The sentence referred to provides: “In submitting a count charging a misdemeanor established by legally sufficient trial evidence, the court in its discretion may, in addition to submitting such misdemeanor, submit in the alternative any lesser included offense if there is a reasonable view of the evidence which would support a finding that the defendant committed such lesser offense but did not commit the misdemeanor charged.” It is not necessary to inquire concerning the basis for differentiation between indictment and information in making submission of a lesser included offense mandatory, for here the trial court denied the request on a mistaken view of the law rather than in the exercise of discretion. Nor does the County Judge’s conclusion remedy the situation, even if he had the power to do so, for his opinion shows that it too was based upon the law rather than discretion, that is, upon his conclusion that there was no reasonable view of the evidence which would support a finding of impairment but not of intoxication.

In reaching that conclusion the County Judge emphasized the testimony of the two officers who arrested defendant and of the Social Services Department employee. Except to comment that “Nowhere in the testimony is there any indication that the Appellant was acting as a normal, sober person”, however, he wholly ignored the testimony of defendant and her passenger that though she had had two drinks that evening she was not driving erratically and did not act unusually except as the officers’ threat to have her grandson placed in foster care caused her to speak forcefully and resist them.

To entitle defendant to a DWAI charge the evidence need not establish that she acted as a “normal, sober person,” but only that she had not been rendered incapable by alcoholic beverage of employing the physical or mental abilities needed to operate a car, even though her abilities to do so were to some degree impaired (cf.

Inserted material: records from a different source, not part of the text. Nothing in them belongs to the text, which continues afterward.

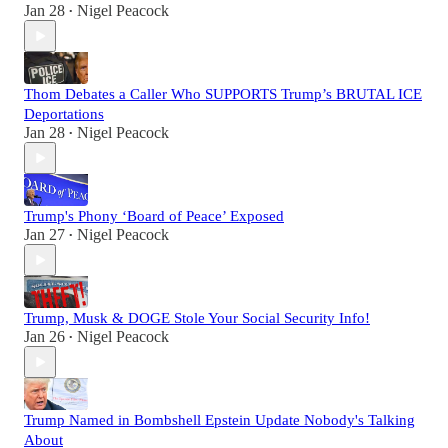
Jan 28
Nigel Peacock
•
Thom Debates a Caller Who SUPPORTS Trump’s BRUTAL ICE
Deportations
Jan 28
Nigel Peacock
•
Trump's Phony ‘Board of Peace’ Exposed
Jan 27
Nigel Peacock
•
Trump, Musk & DOGE Stole Your Social Security Info!
Jan 26
Nigel Peacock
•
Trump Named in Bombshell Epstein Update Nobody's Talking
About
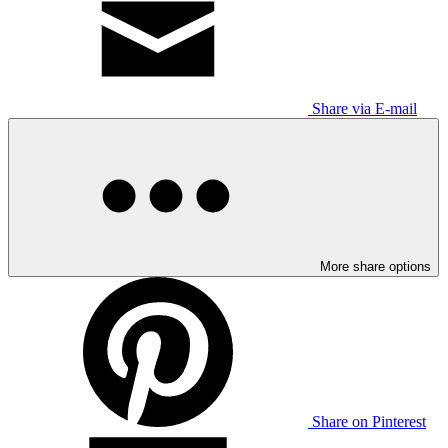
Share via E-mail
More share options
Share on Pinterest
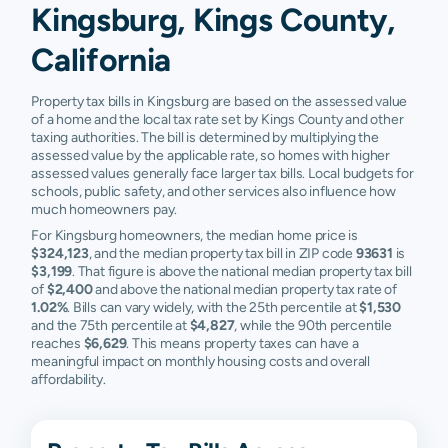
Kingsburg, Kings County,
California
Property tax bills in Kingsburg are based on the assessed value
of a home and the local tax rate set by Kings County and other
taxing authorities. The bill is determined by multiplying the
assessed value by the applicable rate, so homes with higher
assessed values generally face larger tax bills. Local budgets for
schools, public safety, and other services also influence how
much homeowners pay.
For Kingsburg homeowners, the median home price is
$324,123
, and the median property tax bill in ZIP code
93631
is
$3,199
. That figure is above the national median property tax bill
of
$2,400
and above the national median property tax rate of
1.02%
. Bills can vary widely, with the 25th percentile at
$1,530
and the 75th percentile at
$4,827
, while the 90th percentile
reaches
$6,629
. This means property taxes can have a
meaningful impact on monthly housing costs and overall
affordability.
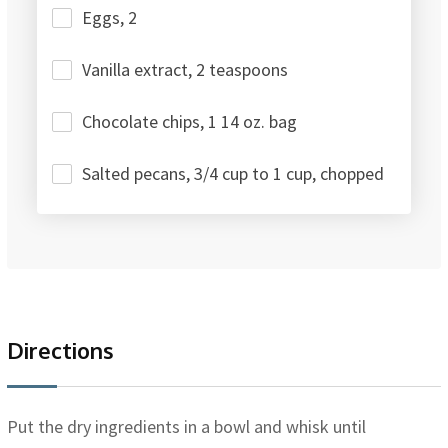
Eggs, 2
Vanilla extract, 2 teaspoons
Chocolate chips, 1 14 oz. bag
Salted pecans, 3/4 cup to 1 cup, chopped
Directions
Put the dry ingredients in a bowl and whisk until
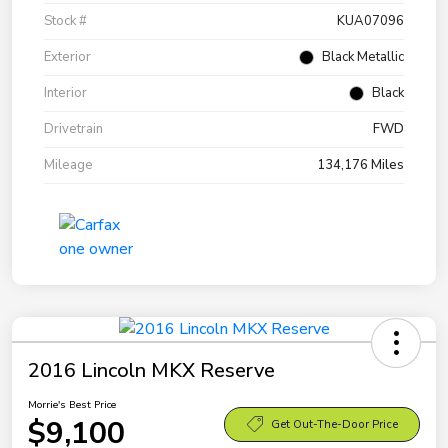
Stock #
KUA07096
Exterior
Black Metallic
Interior
Black
Drivetrain
FWD
Mileage
134,176 Miles
2016 Lincoln MKX Reserve
Morrie's Best Price
$9,100
Get Out-The-Door Price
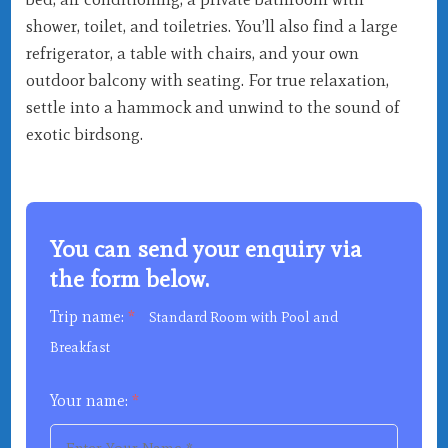
shower, toilet, and toiletries. You’ll also find a large
refrigerator, a table with chairs, and your own
outdoor balcony with seating. For true relaxation,
settle into a hammock and unwind to the sound of
exotic birdsong.
You can send your enquiry via
the form below.
Trip name:
*
Standard Room with Pool and
Breakfast
Your name:
*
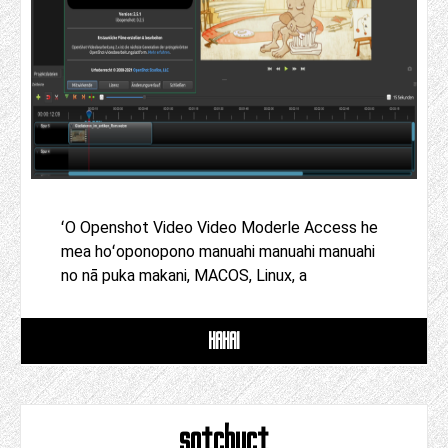
ʻO Openshot Video Video Moderle Access he
mea hoʻoponopono manuahi manuahi manuahi
no nā puka makani, MACOS, Linux, a
HAHAI
sotchuct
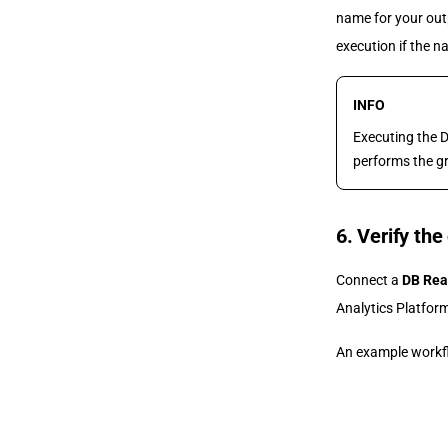
name for your out
execution if the n
INFO
Executing the 
performs the gr
6. Verify the
Connect a
DB Rea
Analytics Platform
An example workfl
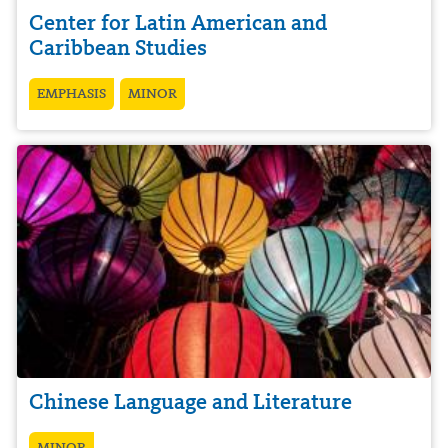
Center for Latin American and
Caribbean Studies
EMPHASIS
MINOR
Chinese Language and Literature
MINOR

People v Cruz, supra, at pp 426-427). The standard by which that determination is to be made was succinctly stated in People v Henderson (41 NY2d 233, 236): “The court’s appraisal of the persuasiveness of the evidence indicating guilt of the higher count is irrelevant; the question simply is whether on any reasonable view of the evidence it is possible for the trier of the facts to acquit the defendant on the higher count * * * and still find him guilty on the lesser one” (see, also, People of Mussenden, 308 NY 558, 561-562).

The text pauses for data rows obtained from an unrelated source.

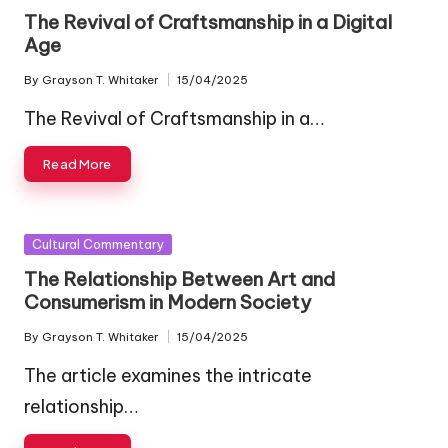
in
The Revival of Craftsmanship in a Digital
Age
By
Grayson T. Whitaker
15/04/2025
Posted
by
The Revival of Craftsmanship in a…
Read More
Posted
Cultural Commentary
in
The Relationship Between Art and
Consumerism in Modern Society
By
Grayson T. Whitaker
15/04/2025
Posted
by
The article examines the intricate
relationship…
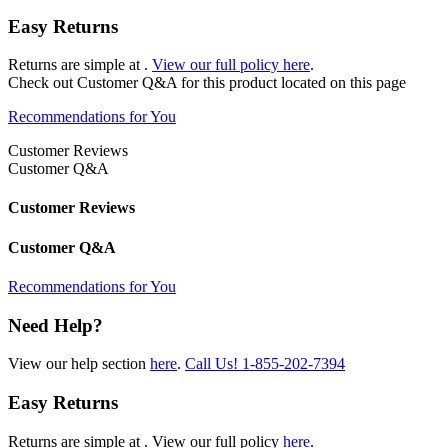
Easy Returns
Returns are simple at
.
View our full policy here
.
Check out
Customer Q&A
for this product located on this page
Recommendations for You
Customer Reviews
Customer Q&A
Customer Reviews
Customer Q&A
Recommendations for You
Need Help?
View our help section
here
.
Call Us!
1-855-202-7394
Easy Returns
Returns are simple at
. View our full policy
here
.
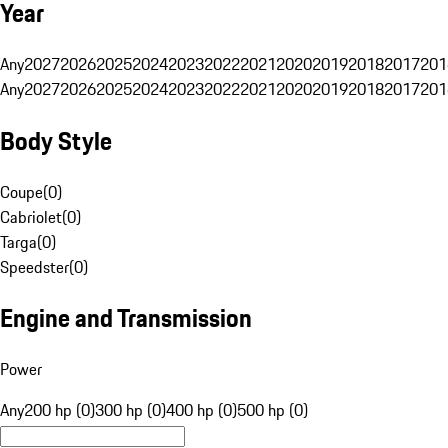
Year
Any
2027
2026
2025
2024
2023
2022
2021
2020
2019
2018
2017
201
Any
2027
2026
2025
2024
2023
2022
2021
2020
2019
2018
2017
201
Body Style
Coupe
(
0
)
Cabriolet
(
0
)
Targa
(
0
)
Speedster
(
0
)
Engine and Transmission
Power
Any
200 hp (0)
300 hp (0)
400 hp (0)
500 hp (0)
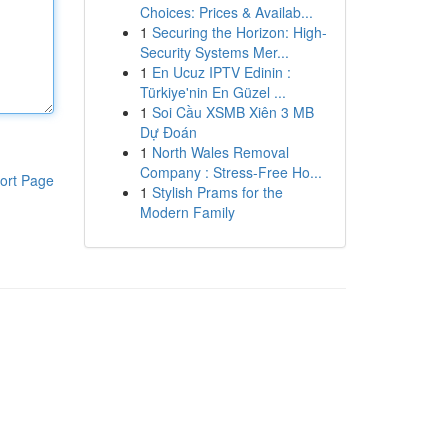
Choices: Prices & Availab...
1
Securing the Horizon: High-
Security Systems Mer...
1
En Ucuz IPTV Edinin :
Türkiye'nin En Güzel ...
1
Soi Cầu XSMB Xiên 3 MB
Dự Đoán
1
North Wales Removal
Company : Stress-Free Ho...
ort Page
1
Stylish Prams for the
Modern Family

In weighing the evidence as he did the County Judge assumed the responsibilities of the jury, for it cannot be said on the record before the City Court Judge that the evidence excluded “every possible hypothesis” ezcept driving while intoxicated (cf. People v Malave, 21 NY2d 26, 29) or that there was no reasonable view of the evidence that would support a jury finding of driving while defendant’s ability to operate a motor vehicle was impaired, bearing in mind the prerogative of the jury to accept or reject part or all of the defense’s or the prosecution’s proof (ibid.; People v Henderson, supra, at p 236; see Pitler, New York Criminal Practice Under the CPU [1979 Supp], 447).

For the foregoing reasons, the order of the County Court of the County of Cortland affirming the judgment of the City Court, City of Cortland, convicting defendant of driving while intoxicated should be reversed and a new trial ordered.

Chief Judge Cooke and Judges Jasen, Gabrielli, Jones, Wachtler and Fuchsberg concur.

Order reversed and a new trial ordered.